Kirkland & Ellis LLP partner Eric White shares litigation strategies he developed from teaching sixth grade in Charlotte, N.C., with Teach for America. He’s traded in lesson planning and teaching middle schoolers for planning courtroom strategy and mentoring associates, but he finds valuable similarities between the two experiences.
Unlike everyone in my immediate family, never did I imagine that I would be a teacher at some point in my career. As long as I can remember, I wanted to be a lawyer. So much so that I competed in nearly 100 debate tournaments and speech contests (including in Latin). Law school seemed like the logical next step for me after undergrad.
But that changed when a classmate invited me to a Teach for America recruitment session on the eve of submitting my law school applications in 2006. I was all in.
When I hear attorneys lament the challenges of law school or life as a law firm associate, I often respond with a smile, “try teaching the sixth grade!”

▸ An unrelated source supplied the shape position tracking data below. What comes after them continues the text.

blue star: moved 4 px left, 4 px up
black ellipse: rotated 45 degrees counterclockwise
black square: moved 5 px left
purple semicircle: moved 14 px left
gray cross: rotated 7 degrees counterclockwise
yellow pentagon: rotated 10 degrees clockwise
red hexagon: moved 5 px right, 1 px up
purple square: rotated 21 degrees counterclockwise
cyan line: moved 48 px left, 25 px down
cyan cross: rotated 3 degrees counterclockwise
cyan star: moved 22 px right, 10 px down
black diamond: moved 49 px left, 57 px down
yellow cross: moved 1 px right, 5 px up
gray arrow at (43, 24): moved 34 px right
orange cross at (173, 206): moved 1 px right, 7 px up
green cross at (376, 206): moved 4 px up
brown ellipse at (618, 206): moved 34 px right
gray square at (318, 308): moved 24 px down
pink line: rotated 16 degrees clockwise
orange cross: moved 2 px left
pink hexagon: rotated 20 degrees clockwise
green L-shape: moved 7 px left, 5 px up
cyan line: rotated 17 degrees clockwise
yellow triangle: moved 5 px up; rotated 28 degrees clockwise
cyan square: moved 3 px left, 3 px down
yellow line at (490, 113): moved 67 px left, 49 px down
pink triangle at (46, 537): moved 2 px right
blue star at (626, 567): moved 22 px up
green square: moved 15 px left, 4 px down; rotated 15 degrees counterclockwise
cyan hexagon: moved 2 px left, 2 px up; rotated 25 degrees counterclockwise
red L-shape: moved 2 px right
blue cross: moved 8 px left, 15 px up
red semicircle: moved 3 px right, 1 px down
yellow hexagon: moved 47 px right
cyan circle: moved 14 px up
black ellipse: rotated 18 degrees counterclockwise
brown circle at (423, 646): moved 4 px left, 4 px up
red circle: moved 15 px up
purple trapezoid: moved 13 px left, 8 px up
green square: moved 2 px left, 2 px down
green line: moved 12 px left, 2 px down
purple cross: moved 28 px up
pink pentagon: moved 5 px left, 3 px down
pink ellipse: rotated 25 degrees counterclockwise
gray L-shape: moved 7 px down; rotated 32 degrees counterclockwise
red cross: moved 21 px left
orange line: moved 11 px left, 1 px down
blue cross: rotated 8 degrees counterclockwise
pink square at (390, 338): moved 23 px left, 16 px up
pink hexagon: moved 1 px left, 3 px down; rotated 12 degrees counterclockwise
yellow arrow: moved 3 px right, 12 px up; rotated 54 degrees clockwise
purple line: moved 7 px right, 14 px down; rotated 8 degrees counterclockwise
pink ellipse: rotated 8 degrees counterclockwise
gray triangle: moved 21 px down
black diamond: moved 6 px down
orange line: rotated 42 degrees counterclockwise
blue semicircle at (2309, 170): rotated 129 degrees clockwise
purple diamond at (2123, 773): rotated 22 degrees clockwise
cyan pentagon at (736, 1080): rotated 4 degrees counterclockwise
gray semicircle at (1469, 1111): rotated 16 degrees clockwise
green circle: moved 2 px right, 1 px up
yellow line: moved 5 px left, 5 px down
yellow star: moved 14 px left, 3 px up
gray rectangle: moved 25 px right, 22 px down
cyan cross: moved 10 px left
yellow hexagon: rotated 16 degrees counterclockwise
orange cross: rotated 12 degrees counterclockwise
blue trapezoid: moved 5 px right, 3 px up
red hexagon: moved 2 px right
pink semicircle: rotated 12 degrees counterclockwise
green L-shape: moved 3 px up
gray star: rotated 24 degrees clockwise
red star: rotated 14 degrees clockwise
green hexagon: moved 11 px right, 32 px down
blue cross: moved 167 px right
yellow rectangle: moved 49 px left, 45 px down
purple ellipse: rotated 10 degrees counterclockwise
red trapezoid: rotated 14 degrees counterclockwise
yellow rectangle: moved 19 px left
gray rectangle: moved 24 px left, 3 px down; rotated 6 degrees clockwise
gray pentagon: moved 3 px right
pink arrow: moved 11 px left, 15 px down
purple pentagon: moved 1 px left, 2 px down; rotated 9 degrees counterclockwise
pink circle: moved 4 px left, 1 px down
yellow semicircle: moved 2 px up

Middle school is a special, awkward time for everyone. But for too many kids, the challenges of middle school are compounded by decades of income, health care, housing, and criminal justice disparities. My students in Charlotte were, on average, two to four grade levels behind. And my school had the highest suspension rate in the district.
My teaching experience affirmed my belief that education pays long-term dividends for students outside the classroom. Convincing my students to share that belief became the core of my daily lesson plan.
Although I’ve since traded lesson planning for trial planning, as I reflect back on my time in the classroom, I am convinced that I learned invaluable lessons that benefit my practice and clients every day.
Begin With the End
Purposeful planning is crucial for effective teaching, and particularly, backward planning. Each year, I began by identifying the big goals and academic metrics that I wanted my students to achieve by the end of the year. I then worked backwards from there, focusing on how each subject-matter unit and daily lesson plan would fit together and steer us toward those year-end goals.
I’ve adopted a similar backward-planning approach as a trial attorney and found it to be highly successful. From the outset of a case, I sit down with the team and discuss how best to achieve a favorable outcome with an eye toward trial—researching issues for dispositive motions, evaluating potential jury instructions, and sketching out trial themes.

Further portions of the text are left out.